In the case of Macalintal versus Teh, Supreme Court enunciated that:

6
When the inefficiency springs from a failure to consider so basic and elemental a rule, a
law or principle in the discharge of his duties, a judge is either too incompetent and
undeserving of the position and title he holds or he is too vicious that the oversight or
omission was deliberately done in bad faith and in grave abuse of judicial authority. In
both instances, the judge's dismissal is in order. After all, faith in the administration of
justice exists only if every party -litigant is assured that occupants of the bench cannot
justly be accused of deficiency in their grasp of legal principles."
"The duties and responsibilities of a judge are not strictly confined to judicial functions.
He should ever be aware of the fact that he has to deal with his fellow judges. He and
the others are looked upon as the living symbols of justice in their territorial jurisdiction.
They owe each other utmost respect; anything less than that would diminish the public's
confidence in the ability of the court to administer justice."
No matter how much effort one would try to exert in rummaging the corpus of our
reports and/or the local codes of laws or the plethora of statute books, we are very
much certain that there is no place in the judiciary for those who cannot meet the
exacting standards of judicial conduct and integrity. Enough is enough; a notorious
judge is not worthy to wear the sacred robe of justice.

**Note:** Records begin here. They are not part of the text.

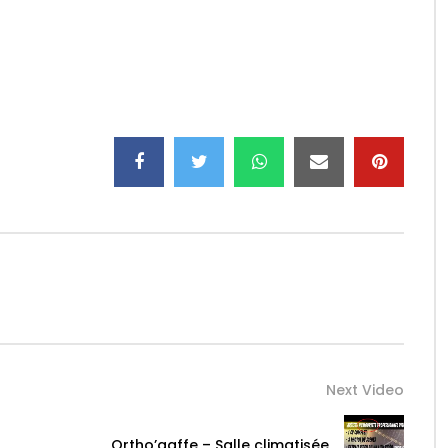
Next Video
Ortho’gaffe – Salle climatisée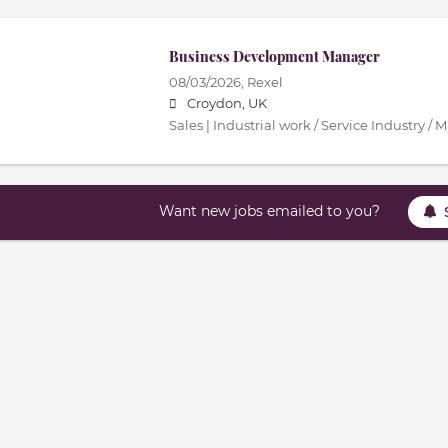
Business Development Manager
08/03/2026,
Rexel
Croydon, UK
Sales | Industrial work / Service Industry /
Want new jobs emailed to you?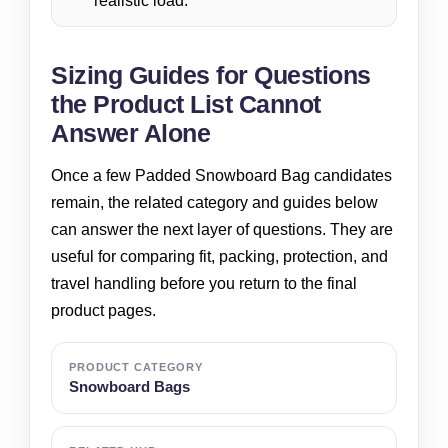
realistic load.
Sizing Guides for Questions
the Product List Cannot
Answer Alone
Once a few Padded Snowboard Bag candidates
remain, the related category and guides below
can answer the next layer of questions. They are
useful for comparing fit, packing, protection, and
travel handling before you return to the final
product pages.
PRODUCT CATEGORY
Snowboard Bags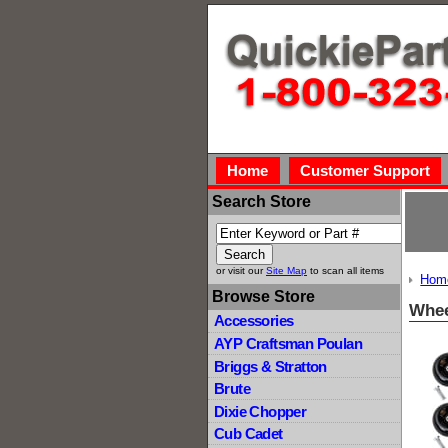
Home
Customer Support
Search Store
or visit our
Site Map
to scan all items
Hom
Browse Store
Whee
Accessories
AYP Craftsman Poulan
Briggs & Stratton
Brute
Dixie Chopper
Cub Cadet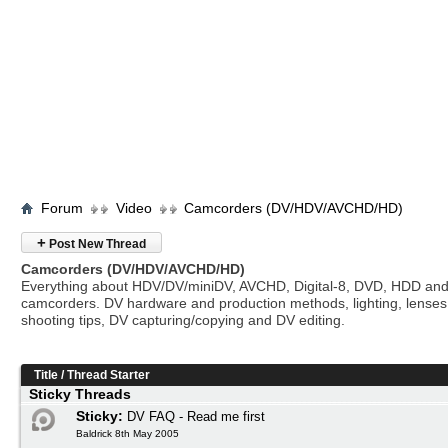
Forum
Video
Camcorders (DV/HDV/AVCHD/HD)
+
Post New Thread
Camcorders (DV/HDV/AVCHD/HD)
Everything about HDV/DV/miniDV, AVCHD, Digital-8, DVD, HDD and
camcorders. DV hardware and production methods, lighting, lenses
shooting tips, DV capturing/copying and DV editing.
Title
/
Thread Starter
Sticky Threads
Sticky:
DV FAQ - Read me first
Baldrick 8th May 2005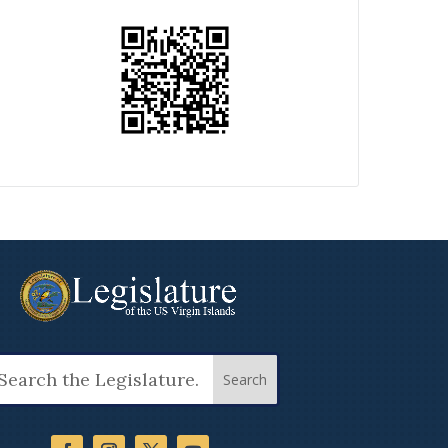
arch
: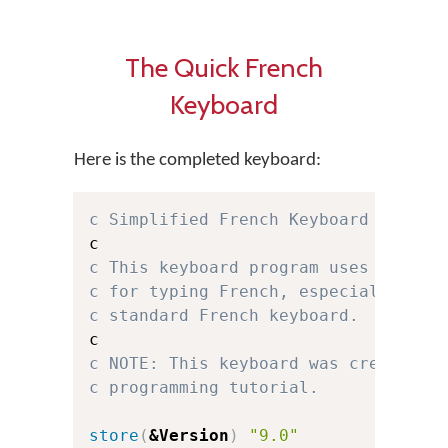
The Quick French
Keyboard
Here is the completed keyboard:
c Simplified French Keyboard for Ke
c This keyboard program uses a simp
c for typing French, especially for
c standard French keyboard.
c NOTE: This keyboard was created f
c programming tutorial.
store
(
&Version
)
"9.0"
c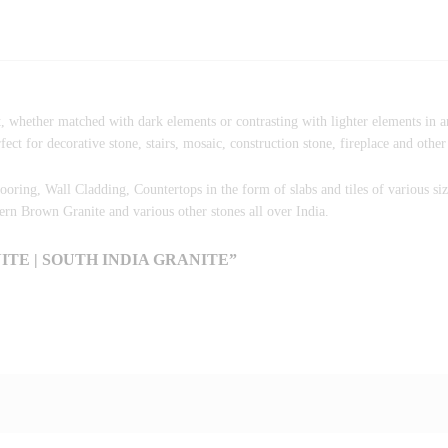
, whether matched with dark elements or contrasting with lighter elements in a
ct for decorative stone, stairs, mosaic, construction stone, fireplace and other
Flooring, Wall Cladding, Countertops in the form of slabs and tiles of various si
n Brown Granite and various other stones all over India.
TE | SOUTH INDIA GRANITE”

The actual case is OCA IPI No. 11-2378-MTJ Judge Bibiano Colasito, Vice Executive
Judge Bonifacio Pascua, Judge Restituto Mangalindan Jr. , Judge Catherine Manodon,
Miguel Infante, Emma Annie Arafiles, Racquel Diano, Pedro Doctolero Jr., Lydia Casas,
Auxencio Clemente, Ma. Cecilia Gertrudes R. Salvador, Zenaida N. Geronimo, Virginia
D. Galang, Elsa Garnet, Amor Abad, Emelina J. San Miguel, Maxima C. Sayo, Romer
H. Aviles, Froilan Robert L. Tomas, Dennis M. Echegoyen, Norman Garcia, Noel Labid,
Eleanor N. Bayog, Leilani A. Tejero Lopez, Ana Maria V. Francisco, Soledad J.
Bassig, Marissa Mashhoor Rastgooy, Marie Luz M. Obida, Evelyn P. Depalobos,
Joseph B. Pamatmat, Zenaida N. Geronimo, Benjie V. Ore, Fortunato E. Diezmo,
Nomer B. Villanueva, Edwina A. Jurok, Fatima V. Rojas, Eduardo E. Ebreo, Ronalyn T.
Almarvez, Ma. Victoria C. Ocampo, Elizabeth Lipura, Mary Ann J. Cayanan, Manolo
Manuel E. Garcia, Petronilo C. Primacio Jr., Edward Eric Santos, Armina B. Almonte,
Elizabeth G. Villanueva, Erwin Russ B. Ragasa, Bien T. Camba, Marlon M. Suligan,
Chanda B. Tolentino, Ferdinand R. Molina, Lanie F. Aguinaldo, Jasmine L. Lindain,
Emilio P. Domine, Arnold P. Obial, Ricardo E. Lampitoc, Jerome H. Aviles, Ana Lea M.
Estacio, Cristina E. Lampitoc, Melanie DC Begasa, Evangeline M. Ching, Karla Mae
Pacunayen, Ronaldo S. Quijano, Domingo H. Hocosol, Edwin P. Ubana, Marvin O.
Balicuatro, Ma. Luz D. Dionisio, Maribel A. Molina, Sevilla B. Del Castillo, Aida Josefina
Ignacio, Benigno A. Marzan, Ignacio Gonzales, Lawrence D. Perez, and Edmundo
Vergara vs. Judge Eliza B. Yu
The Philippine Supreme Court sustained the legal arguments of Judge Eliza B. Yu.